En vigueur depuis le 14 février 2010 sous l’ère de l’ancien gouvernement Charest, le Programme de l’expérience québécoise (PEQ) est un programme accéléré de sélection de travailleurs qualifiés (réception, en 20 jours ouvrables seulement son certificat de sélection, contrairement à des délais plus longs (deux voire plusieurs années) pour le traitement d’un dossier d’immigration pour une demande régulière).
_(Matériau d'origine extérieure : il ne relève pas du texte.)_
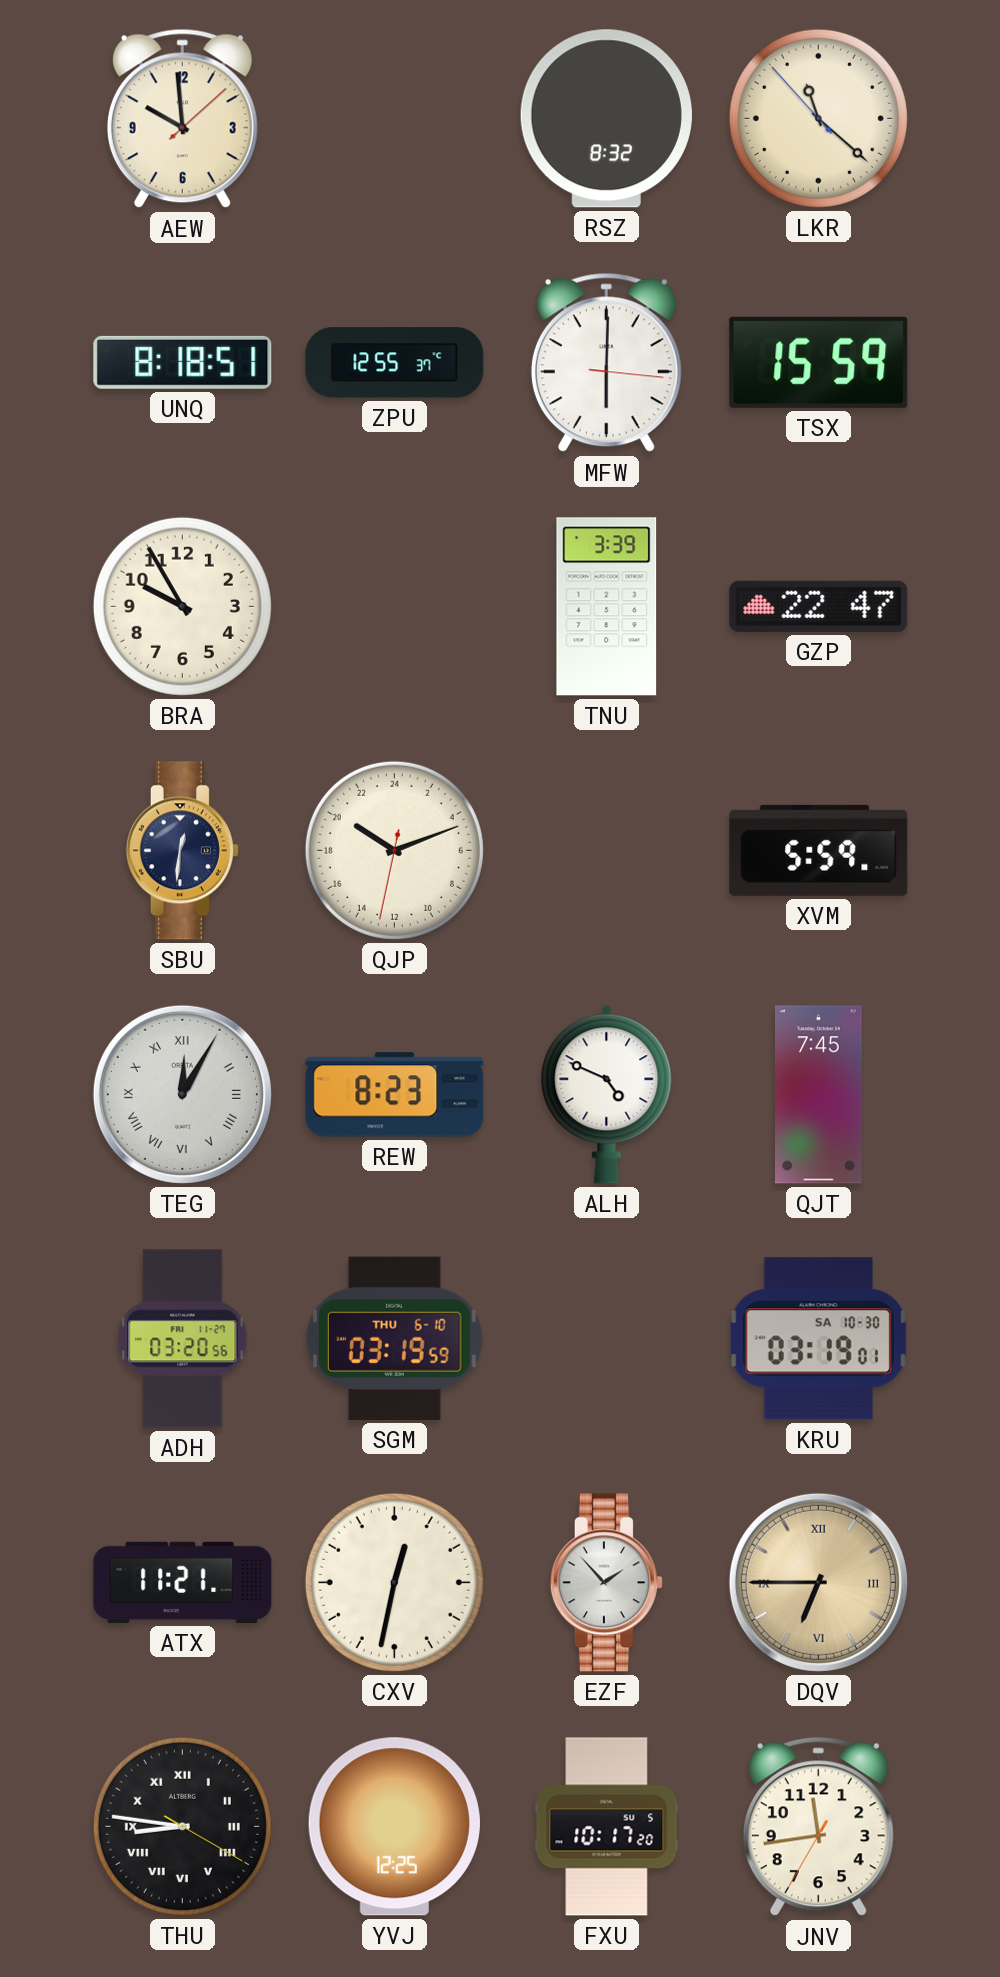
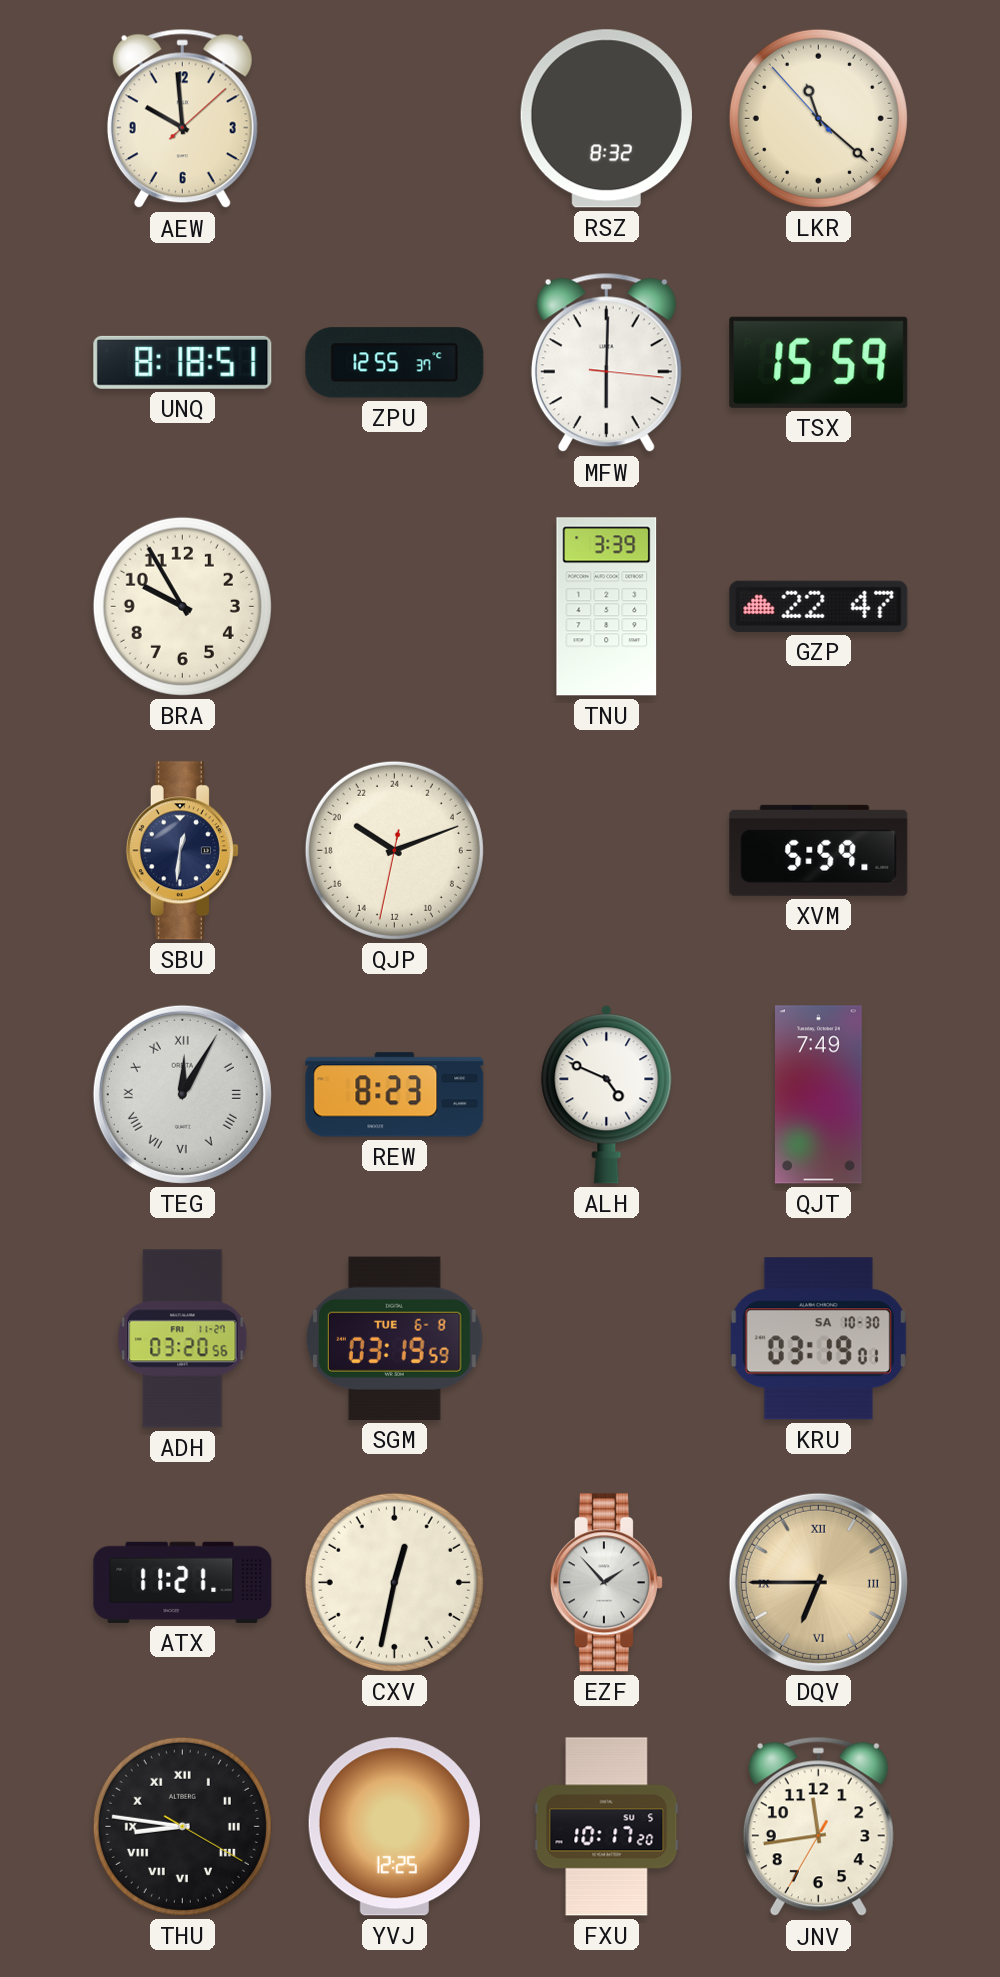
QJT: 7:45 -> 7:49
SGM date: THU 6-10 -> TUE 6-8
Ce programme innovateur et populaire qui est destiné aux diplômés du Québec et aux travailleurs étrangers comporte certaines nouvelles conditions d’admissibilité. Le nouveau gouvernement Legault, au pouvoir depuis un an, a reculé sur l’application de sa réforme controversée en instaurant la clause des droits acquis suite à la pression populaire et des médias, du milieu des affaires, des recteurs et chercheurs universitaires, des associations étudiantes (la Fédération étudiante du Québec , l’Union étudiante du Québec, etc.) et des trois partis d’opposition (Parti libéral du Québec, Parti québécois et Québec solidaire) unis sur un même dossier, un fait rarissime.
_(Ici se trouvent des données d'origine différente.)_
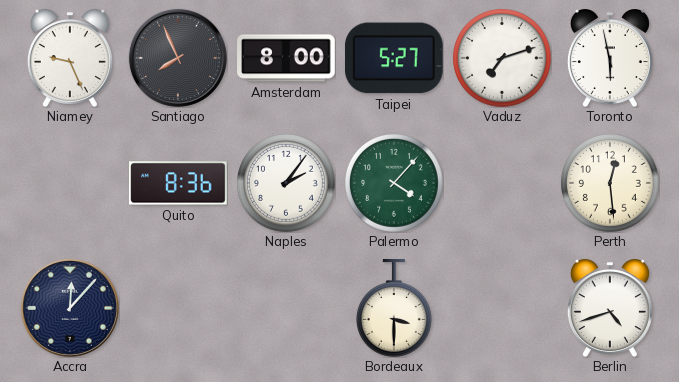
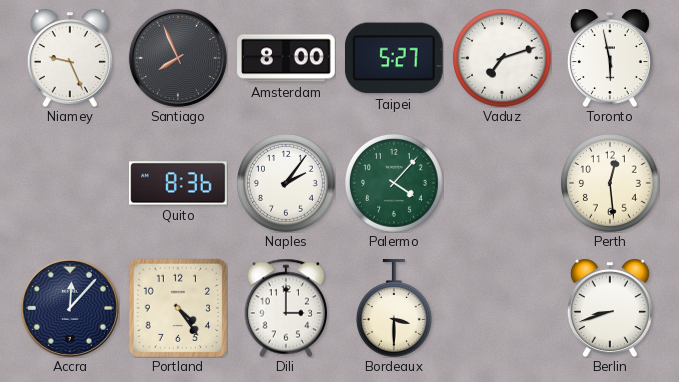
Portland: none -> 4:24
Dili: none -> 3:00
Berlin: 4:42 -> 8:42
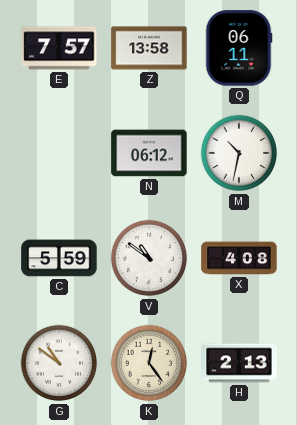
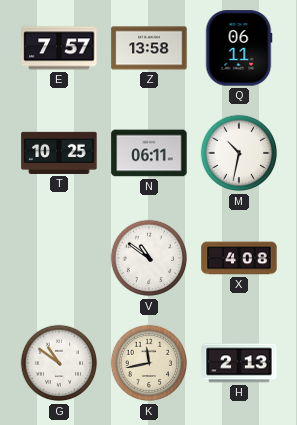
T: none -> 10:25
N: 06:12 -> 06:11
C: 5:59 -> none
K: 12:24 -> 11:43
Recul partiel du gouvernement sur la réforme du PEQ

Les étudiants étrangers diplômés du Québec et les travailleurs étrangers temporaires déjà établis au Québec et répondant aux anciens critères d’admissibilité au PEQ (ouvert à toutes les formations, programmes, étudiants étrangers et emplois selon certaines conditions*), ne seront pas concernés par les nouvelles modifications réglementaires en date du 1er novembre dernier. En d’autres termes, les étudiants étrangers et les travailleurs temporaires qui étaient déjà installés au Québec en date du 1er novembre bénéficieront d’une clause de droits acquis et n’auront pas à satisfaire aux nouveaux critères du PEQ en immigration.
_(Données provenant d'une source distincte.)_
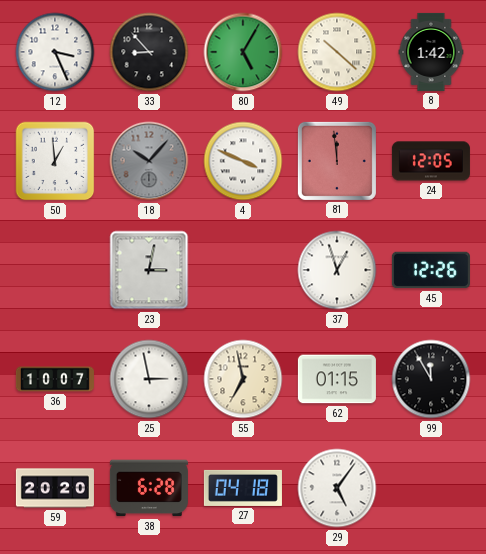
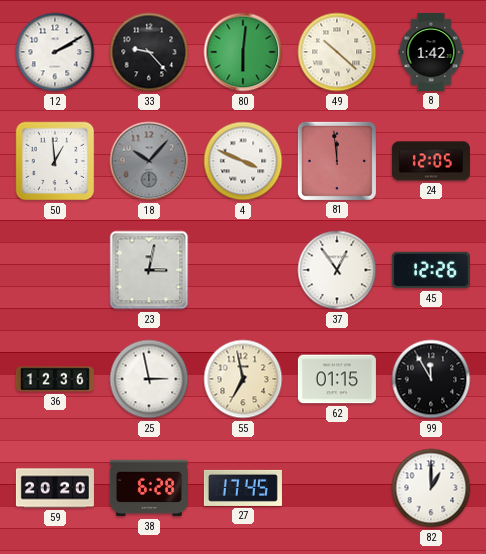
12: 3:26 -> 2:10
33: 8:53 -> 9:23
80: 5:05 -> 6:01
37: 12:57 -> 12:54
36: 10:07 -> 12:36
27: 04:18 -> 17:45
29: 5:06 -> none
82: none -> 1:00
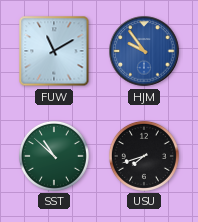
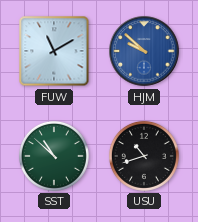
HJM: 9:54 -> 9:52
USU: 7:42 -> 10:42
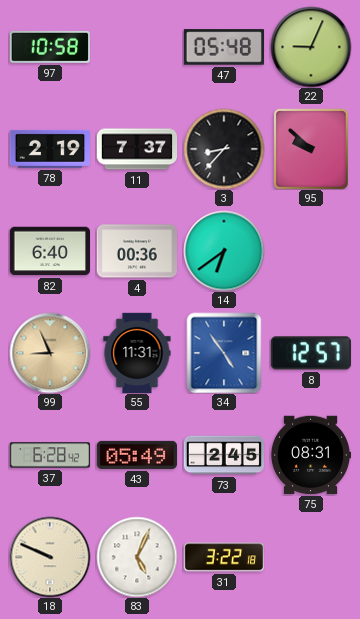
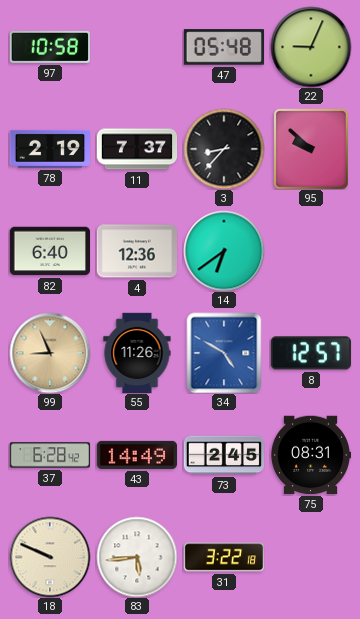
4: 00:36 -> 12:36
55: 11:31 -> 11:26
34: 4:54 -> 4:50
43: 05:49 -> 14:49
83: 5:04 -> 5:44
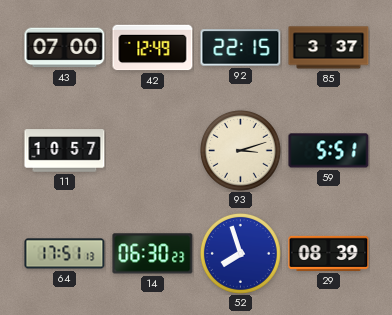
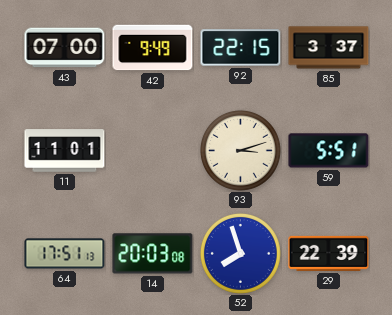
42: 12:49 -> 9:49
11: 10:57 -> 11:01
14: 06:30 -> 20:03
29: 08:39 -> 22:39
Malgré le recul partiel du gouvernement, les milieux des affaires et de l’éducation continuent à maintenir la pression. Un texte collectif du milieu des affaires a été publié hier dans le journal Le Devoir par le président-directeur général (p.-d.g) de la Fédération des chambres de commerce du Québec, le p.-d.g. du Conseil du patronat du Québec, le directeur principal de la recherche nationale à la Fédération canadienne de l’entreprise indépendante, président et chef de la direction à la Chambre de commerce du Montréal métropolitain, la présidente et chef de la direction à la Chambre de commerce et d’industrie de Québec et le p.-d.g. de Manufacturiers Exportateurs du Québec). Il y a des inquiétudes dans les cégeps et régions du Québec exprimés hier, surtout, par les députés du Parti québécois à l’Assemblée nationale du Québec et résumées aujourd’hui dans un article de la presse québécoise.  Un texte collectif des acteurs des milieux collégial et universitaire a également demandé un changement de fond des règles du programme de l’expérience québécoise.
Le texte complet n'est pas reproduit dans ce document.